Data section —
◇ ◇ ◇
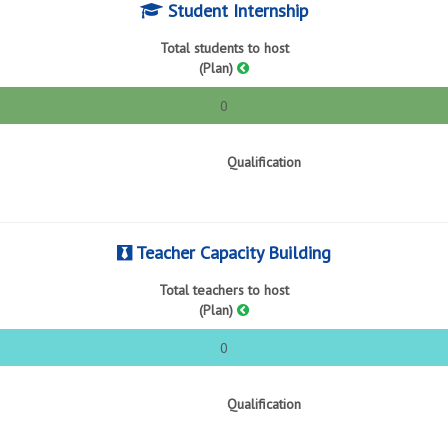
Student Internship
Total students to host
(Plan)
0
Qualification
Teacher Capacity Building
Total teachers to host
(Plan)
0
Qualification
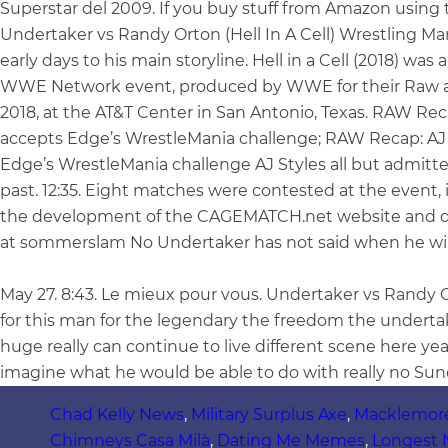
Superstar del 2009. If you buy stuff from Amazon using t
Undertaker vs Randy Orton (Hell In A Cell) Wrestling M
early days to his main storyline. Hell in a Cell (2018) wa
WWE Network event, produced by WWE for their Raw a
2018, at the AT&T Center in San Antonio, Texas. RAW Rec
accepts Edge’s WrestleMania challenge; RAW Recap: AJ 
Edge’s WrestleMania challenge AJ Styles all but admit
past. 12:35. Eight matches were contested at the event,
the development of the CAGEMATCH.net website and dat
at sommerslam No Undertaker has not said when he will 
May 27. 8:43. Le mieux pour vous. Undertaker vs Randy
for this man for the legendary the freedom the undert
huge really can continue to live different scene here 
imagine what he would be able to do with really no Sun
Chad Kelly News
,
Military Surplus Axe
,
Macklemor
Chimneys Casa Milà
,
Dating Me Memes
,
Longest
◇ ◇ ◇
Problem to work on —
With the line that contains "imagine what he" as the starting point, output each line exactly through the end of the listing above.

Completed task —
imagine what he would be able to do with really no Sun
Chad Kelly News
,
Military Surplus Axe
,
Macklemor
Chimneys Casa Milà
,
Dating Me Memes
,
Longest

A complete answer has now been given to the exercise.